Extracted data Block Start

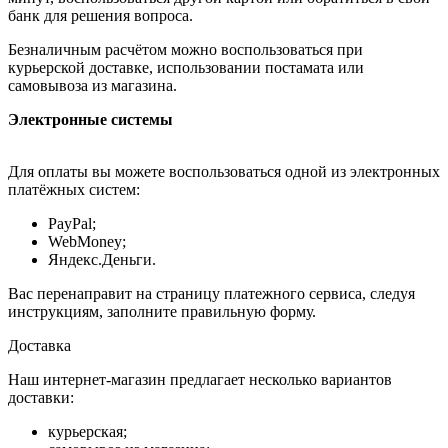
банк для решения вопроса.
Безналичным расчётом можно воспользоваться при
курьерской доставке, использовании постамата или
самовывоза из магазина.
Электронные системы
Для оплаты вы можете воспользоваться одной из электронных
платёжных систем:
PayPal;
WebMoney;
Яндекс.Деньги.
Вас перенаправит на страницу платежного сервиса, следуя
инструкциям, заполните правильную форму.
Доставка
Наш интернет-магазин предлагает несколько вариантов
доставки:
курьерская;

Extracted data Block End

**Task details**. Return exactly the lines from the one containing "Безналичным расчётом можно" through the last line of the records above, both included, and nothing else.

**Task response**.
Безналичным расчётом можно воспользоваться при
курьерской доставке, использовании постамата или
самовывоза из магазина.
Электронные системы
Для оплаты вы можете воспользоваться одной из электронных
платёжных систем:
PayPal;
WebMoney;
Яндекс.Деньги.
Вас перенаправит на страницу платежного сервиса, следуя
инструкциям, заполните правильную форму.
Доставка
Наш интернет-магазин предлагает несколько вариантов
доставки:
курьерская;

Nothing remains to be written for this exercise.